Sfumato

2013, Klangobjekt.
Triptychon, 96 Breitbandlautsprecher, Litze, MDF, Audioanlage, 2-Kanal Komposition, 136 x 194 cm
KULTUMdepot Graz

Aus einem bipolaren Rauschgeflecht, weisses und rosa Rauschen, formen sich Laute und Töne, die sich langsam zu Wortfragmenten bilden. Das intentionale Hören wird irritiert, da die Töne sich immer wieder im schwingenden Zwischenraum verlieren.
Durch die fixierte Schallausrichtung befindet sich die RezipientIn im schwingenden Raum mit Ausblick in die leere Mitte. Dies führt unweigerlich in eine reflexive Position des Ichs.

Photos © Clemens Nestroy, Clara Oppel, Gernot Muhr (2)

Sfumato, der Titel dieses „Fensters“, dessen Flügel aus Lautsprechern bestehen, verrät die Herkunft aus der Malerei, genauer: aus der Malerei der Renaissance. Leonardo da Vincis Maltechnik erzeugte ein Vibrieren, das die konturscharfe Begrenzung unterlief. Clara Oppels künstlerische Herkunft sind die Malerei und die Skulptur. In dieser Arbeit schlägt sie einen weiten Resonanzbogen zu diesen Medien und schreibt sie mit zeitgenössischen Mitteln, die sie seit Jahren in der Klangskulptur entwickelt, weiter. Zusätzlich greift sie dezidiert auf die Form des „Triptychons“ zurück. Dessen Entstehungsort ist das Altarretabel. Das Mittelfeld aber ist hier leer. Es wird zur Projektionsfläche für die Betrachtenden. In der Renaissancemalerei wird dabei zudem das Fenster als neue Dimensionen eröffnender Raum entdeckt. Mit diesem kulturgeschichtlichen Background entwickelt die Künstlerin ein Rauschgeflecht, das bipolaren Quellen entstammt: einem „weißen Rauschen“ aus dem rechten, und einem „rosa Rauschen“ aus dem linken Flügel.
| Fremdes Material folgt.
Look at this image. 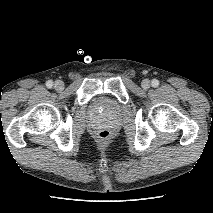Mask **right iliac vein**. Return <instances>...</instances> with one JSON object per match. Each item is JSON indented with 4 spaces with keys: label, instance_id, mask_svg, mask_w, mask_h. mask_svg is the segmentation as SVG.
I'll list each match as a JSON object with an SVG mask.
<instances>
[{
    "label": "right iliac vein",
    "instance_id": "obj_1",
    "mask_svg": "<svg viewBox=\"0 0 213 213\" xmlns=\"http://www.w3.org/2000/svg\"><path fill=\"white\" fill-rule=\"evenodd\" d=\"M54 88H55L57 91H62V90L64 89V82L61 81V80L55 81V83H54Z\"/></svg>",
    "mask_w": 213,
    "mask_h": 213
}]
</instances>
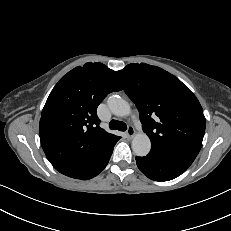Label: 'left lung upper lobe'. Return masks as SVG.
Returning <instances> with one entry per match:
<instances>
[{"mask_svg": "<svg viewBox=\"0 0 231 231\" xmlns=\"http://www.w3.org/2000/svg\"><path fill=\"white\" fill-rule=\"evenodd\" d=\"M140 113L151 149L196 158L206 120L196 96L177 77L146 63L116 72Z\"/></svg>", "mask_w": 231, "mask_h": 231, "instance_id": "5c2ea615", "label": "left lung upper lobe"}]
</instances>
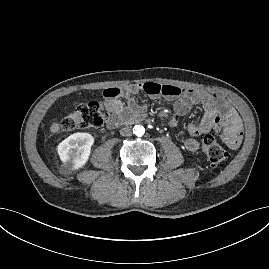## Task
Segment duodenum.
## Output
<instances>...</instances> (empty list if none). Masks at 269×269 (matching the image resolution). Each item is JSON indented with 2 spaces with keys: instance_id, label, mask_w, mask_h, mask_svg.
Segmentation results:
<instances>
[{
  "instance_id": "obj_1",
  "label": "duodenum",
  "mask_w": 269,
  "mask_h": 269,
  "mask_svg": "<svg viewBox=\"0 0 269 269\" xmlns=\"http://www.w3.org/2000/svg\"><path fill=\"white\" fill-rule=\"evenodd\" d=\"M139 121H140V119H134L132 121H129V123H136V122H139Z\"/></svg>"
}]
</instances>
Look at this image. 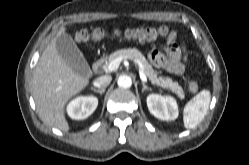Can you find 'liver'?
I'll return each instance as SVG.
<instances>
[{
    "instance_id": "1",
    "label": "liver",
    "mask_w": 249,
    "mask_h": 165,
    "mask_svg": "<svg viewBox=\"0 0 249 165\" xmlns=\"http://www.w3.org/2000/svg\"><path fill=\"white\" fill-rule=\"evenodd\" d=\"M65 31V27L61 28L43 51L31 83V93L41 120L64 132L69 130L65 105L89 84V78L77 74L56 49V39Z\"/></svg>"
}]
</instances>
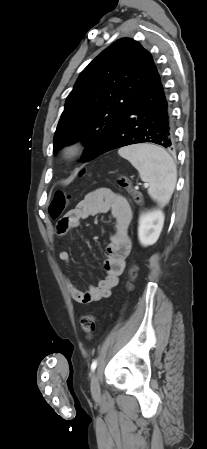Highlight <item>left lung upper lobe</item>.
<instances>
[{"instance_id":"1","label":"left lung upper lobe","mask_w":207,"mask_h":449,"mask_svg":"<svg viewBox=\"0 0 207 449\" xmlns=\"http://www.w3.org/2000/svg\"><path fill=\"white\" fill-rule=\"evenodd\" d=\"M156 66L137 41L124 38L101 52L80 74L58 123L53 152L83 140L92 160L147 86Z\"/></svg>"}]
</instances>
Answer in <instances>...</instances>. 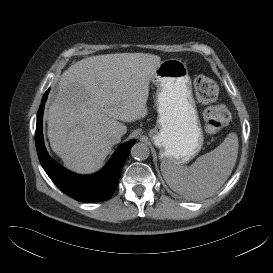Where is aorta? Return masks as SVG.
Masks as SVG:
<instances>
[{
	"label": "aorta",
	"mask_w": 273,
	"mask_h": 273,
	"mask_svg": "<svg viewBox=\"0 0 273 273\" xmlns=\"http://www.w3.org/2000/svg\"><path fill=\"white\" fill-rule=\"evenodd\" d=\"M149 148L144 143H136L131 148V156L137 160H145L149 156Z\"/></svg>",
	"instance_id": "obj_1"
}]
</instances>
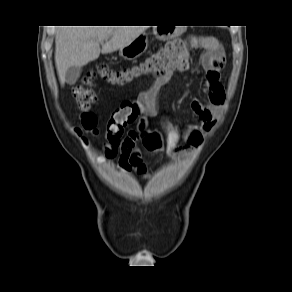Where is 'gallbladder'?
I'll return each mask as SVG.
<instances>
[{
  "mask_svg": "<svg viewBox=\"0 0 292 292\" xmlns=\"http://www.w3.org/2000/svg\"><path fill=\"white\" fill-rule=\"evenodd\" d=\"M81 71H82L81 67L76 66L69 67L65 74L66 83L69 85L75 84L78 78L80 77Z\"/></svg>",
  "mask_w": 292,
  "mask_h": 292,
  "instance_id": "bac80fb5",
  "label": "gallbladder"
}]
</instances>
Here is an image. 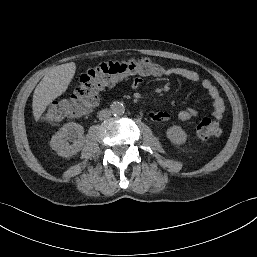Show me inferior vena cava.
I'll return each instance as SVG.
<instances>
[{
  "label": "inferior vena cava",
  "mask_w": 257,
  "mask_h": 257,
  "mask_svg": "<svg viewBox=\"0 0 257 257\" xmlns=\"http://www.w3.org/2000/svg\"><path fill=\"white\" fill-rule=\"evenodd\" d=\"M111 116V111L109 109H103L98 112V117L100 120L107 119Z\"/></svg>",
  "instance_id": "602c4592"
}]
</instances>
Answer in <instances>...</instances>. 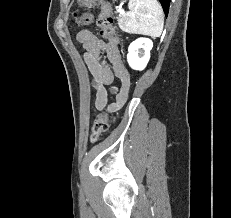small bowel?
Returning a JSON list of instances; mask_svg holds the SVG:
<instances>
[{
  "label": "small bowel",
  "instance_id": "1",
  "mask_svg": "<svg viewBox=\"0 0 231 218\" xmlns=\"http://www.w3.org/2000/svg\"><path fill=\"white\" fill-rule=\"evenodd\" d=\"M77 40L85 50L84 61L91 73L92 86L95 90V110L118 111L128 99L130 77L121 61L116 43L105 42L90 30L79 31ZM115 77L120 80L119 87L113 85ZM110 91L115 94V101L109 104Z\"/></svg>",
  "mask_w": 231,
  "mask_h": 218
}]
</instances>
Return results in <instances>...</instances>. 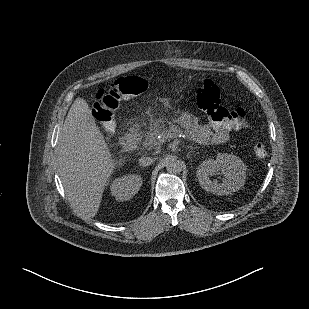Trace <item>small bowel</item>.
I'll return each mask as SVG.
<instances>
[{
	"instance_id": "1",
	"label": "small bowel",
	"mask_w": 309,
	"mask_h": 309,
	"mask_svg": "<svg viewBox=\"0 0 309 309\" xmlns=\"http://www.w3.org/2000/svg\"><path fill=\"white\" fill-rule=\"evenodd\" d=\"M183 125L189 138L199 143L221 144L230 139V127L200 123L194 115H187Z\"/></svg>"
}]
</instances>
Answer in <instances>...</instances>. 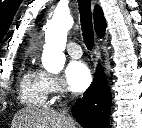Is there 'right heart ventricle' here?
<instances>
[{
  "label": "right heart ventricle",
  "mask_w": 142,
  "mask_h": 128,
  "mask_svg": "<svg viewBox=\"0 0 142 128\" xmlns=\"http://www.w3.org/2000/svg\"><path fill=\"white\" fill-rule=\"evenodd\" d=\"M20 97L29 106H44L47 103L48 94L41 71L29 68L24 73L20 83Z\"/></svg>",
  "instance_id": "1"
}]
</instances>
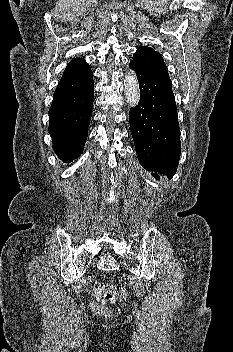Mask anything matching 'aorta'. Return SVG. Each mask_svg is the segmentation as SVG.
Listing matches in <instances>:
<instances>
[{
    "label": "aorta",
    "mask_w": 233,
    "mask_h": 352,
    "mask_svg": "<svg viewBox=\"0 0 233 352\" xmlns=\"http://www.w3.org/2000/svg\"><path fill=\"white\" fill-rule=\"evenodd\" d=\"M124 92L128 104L132 107L138 105L140 90L138 79L133 71L128 72L124 78Z\"/></svg>",
    "instance_id": "aorta-1"
}]
</instances>
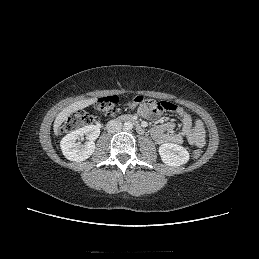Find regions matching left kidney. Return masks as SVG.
Listing matches in <instances>:
<instances>
[{"mask_svg": "<svg viewBox=\"0 0 259 259\" xmlns=\"http://www.w3.org/2000/svg\"><path fill=\"white\" fill-rule=\"evenodd\" d=\"M159 155L162 161L168 166H180L188 162L189 152L180 145L165 143L159 147Z\"/></svg>", "mask_w": 259, "mask_h": 259, "instance_id": "1", "label": "left kidney"}]
</instances>
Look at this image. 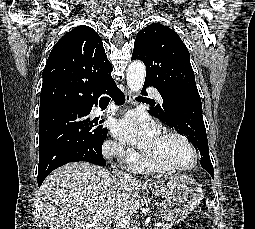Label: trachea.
<instances>
[{
	"label": "trachea",
	"instance_id": "trachea-1",
	"mask_svg": "<svg viewBox=\"0 0 255 229\" xmlns=\"http://www.w3.org/2000/svg\"><path fill=\"white\" fill-rule=\"evenodd\" d=\"M101 102L110 101V98L108 96H103L100 98Z\"/></svg>",
	"mask_w": 255,
	"mask_h": 229
}]
</instances>
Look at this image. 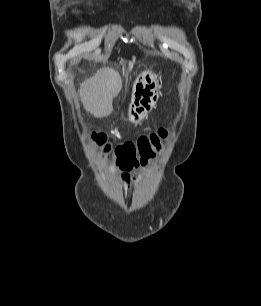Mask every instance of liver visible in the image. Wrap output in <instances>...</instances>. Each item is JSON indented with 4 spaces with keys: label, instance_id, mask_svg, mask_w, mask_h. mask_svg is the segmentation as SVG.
Instances as JSON below:
<instances>
[{
    "label": "liver",
    "instance_id": "6515ba94",
    "mask_svg": "<svg viewBox=\"0 0 261 306\" xmlns=\"http://www.w3.org/2000/svg\"><path fill=\"white\" fill-rule=\"evenodd\" d=\"M122 88L120 74L113 68H102L80 85V97L84 109L102 118L113 111V99Z\"/></svg>",
    "mask_w": 261,
    "mask_h": 306
}]
</instances>
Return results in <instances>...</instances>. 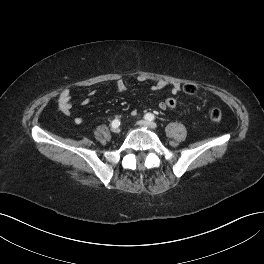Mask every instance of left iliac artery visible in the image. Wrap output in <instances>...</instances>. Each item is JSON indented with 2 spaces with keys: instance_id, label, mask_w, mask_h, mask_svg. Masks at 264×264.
<instances>
[{
  "instance_id": "obj_1",
  "label": "left iliac artery",
  "mask_w": 264,
  "mask_h": 264,
  "mask_svg": "<svg viewBox=\"0 0 264 264\" xmlns=\"http://www.w3.org/2000/svg\"><path fill=\"white\" fill-rule=\"evenodd\" d=\"M144 118L149 121H153L155 119V116L152 113H147Z\"/></svg>"
}]
</instances>
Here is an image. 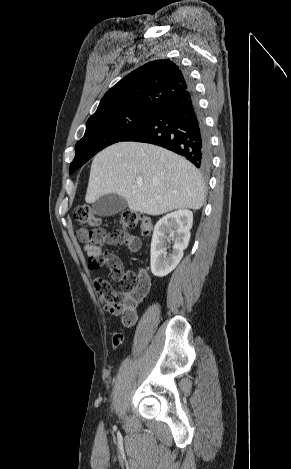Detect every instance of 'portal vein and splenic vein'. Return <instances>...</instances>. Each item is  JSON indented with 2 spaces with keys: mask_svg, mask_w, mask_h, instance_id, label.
I'll return each instance as SVG.
<instances>
[{
  "mask_svg": "<svg viewBox=\"0 0 291 469\" xmlns=\"http://www.w3.org/2000/svg\"><path fill=\"white\" fill-rule=\"evenodd\" d=\"M138 187H141V184H140V183L138 184Z\"/></svg>",
  "mask_w": 291,
  "mask_h": 469,
  "instance_id": "1",
  "label": "portal vein and splenic vein"
}]
</instances>
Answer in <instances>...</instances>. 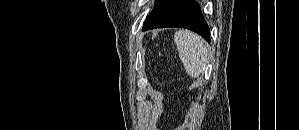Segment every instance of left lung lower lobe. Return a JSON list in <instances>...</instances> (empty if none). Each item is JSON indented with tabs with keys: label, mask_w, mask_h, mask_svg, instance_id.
<instances>
[{
	"label": "left lung lower lobe",
	"mask_w": 299,
	"mask_h": 130,
	"mask_svg": "<svg viewBox=\"0 0 299 130\" xmlns=\"http://www.w3.org/2000/svg\"><path fill=\"white\" fill-rule=\"evenodd\" d=\"M163 27H181L192 30L210 43V29L201 8L193 0H157L147 17L143 30Z\"/></svg>",
	"instance_id": "obj_1"
}]
</instances>
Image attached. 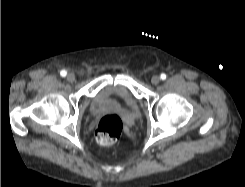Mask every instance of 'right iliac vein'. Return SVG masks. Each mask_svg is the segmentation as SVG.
I'll return each instance as SVG.
<instances>
[{"mask_svg":"<svg viewBox=\"0 0 245 187\" xmlns=\"http://www.w3.org/2000/svg\"><path fill=\"white\" fill-rule=\"evenodd\" d=\"M67 81L68 82H74L75 81V79H76V76H75V74L74 73H69L68 75H67Z\"/></svg>","mask_w":245,"mask_h":187,"instance_id":"obj_1","label":"right iliac vein"}]
</instances>
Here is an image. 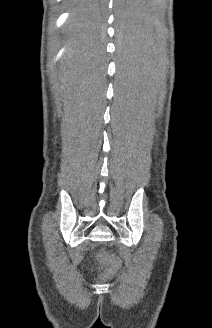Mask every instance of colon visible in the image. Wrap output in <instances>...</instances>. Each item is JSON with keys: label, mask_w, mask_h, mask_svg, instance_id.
I'll return each instance as SVG.
<instances>
[{"label": "colon", "mask_w": 212, "mask_h": 328, "mask_svg": "<svg viewBox=\"0 0 212 328\" xmlns=\"http://www.w3.org/2000/svg\"><path fill=\"white\" fill-rule=\"evenodd\" d=\"M98 260L101 263L108 265L112 273L117 272L121 268V261L114 255L105 252H100L98 254Z\"/></svg>", "instance_id": "5ec220e1"}]
</instances>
Allmählich formen sich Laute und Töne, die sich langsam zu Wortfragmenten bilden. Irritiert wird das intentionale Hören, weil die Töne sich immer wieder im schwingenden Zwischenraum verlieren. Durch die fixierte Schallausrichtung befindet sich der/die Rezipient:in im schwingenden Raum mit Ausblick in die leere Mitte. Sie ist der verdichtete Ort, in dem sich das allmähliche Verstehen des gesprochenen Satzes ereignet und der sich dadurch der Begrenzung entzieht und sich in die Offenheit weitet.